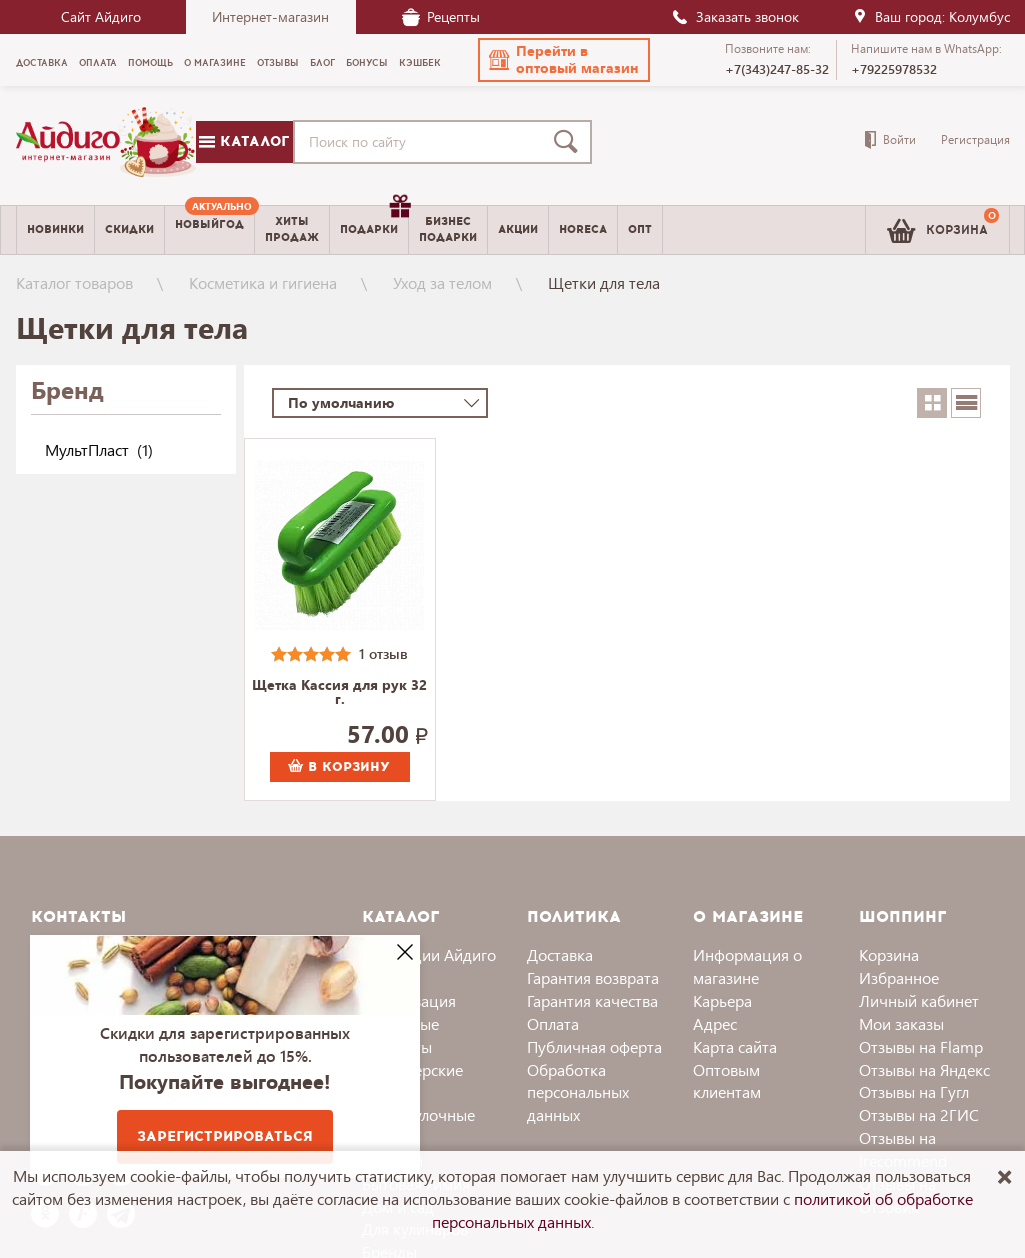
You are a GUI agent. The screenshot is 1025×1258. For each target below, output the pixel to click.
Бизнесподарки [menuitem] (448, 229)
*****
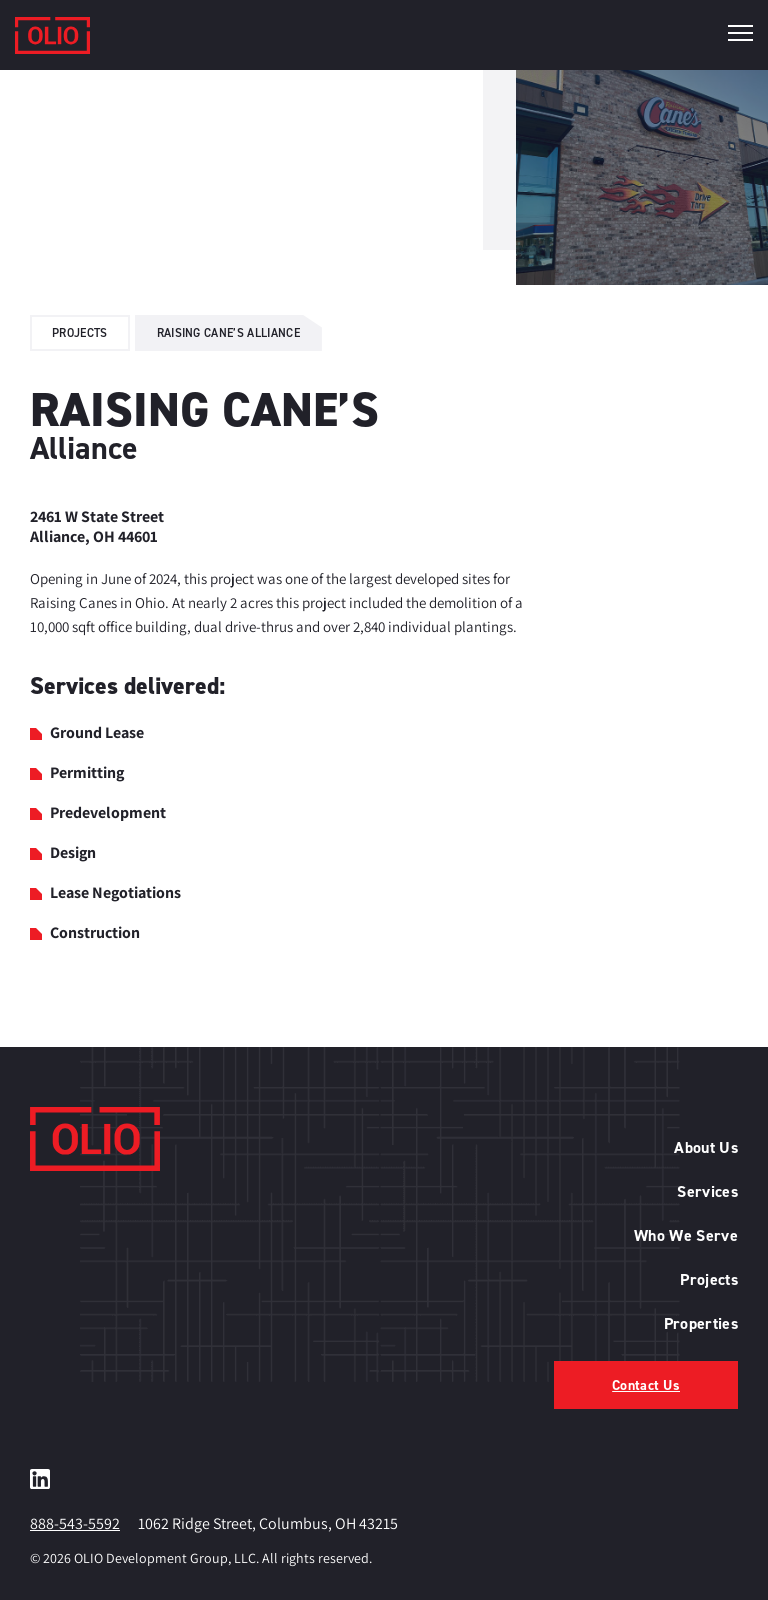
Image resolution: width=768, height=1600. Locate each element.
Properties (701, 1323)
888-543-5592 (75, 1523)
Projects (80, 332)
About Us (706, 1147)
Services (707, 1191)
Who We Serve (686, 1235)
*****
WHAT THIS TASK INVOLVES: Each line in the entries above, starting at the line with "You are a GUI" and ending at the line with "Бизнесподарки [menuitem] (448, 229)", is to be printed exactly, and only those lines.

EXERCISE RESPONSE:
You are a GUI agent. The screenshot is 1025×1258. For each target below, output the pixel to click.
Бизнесподарки [menuitem] (448, 229)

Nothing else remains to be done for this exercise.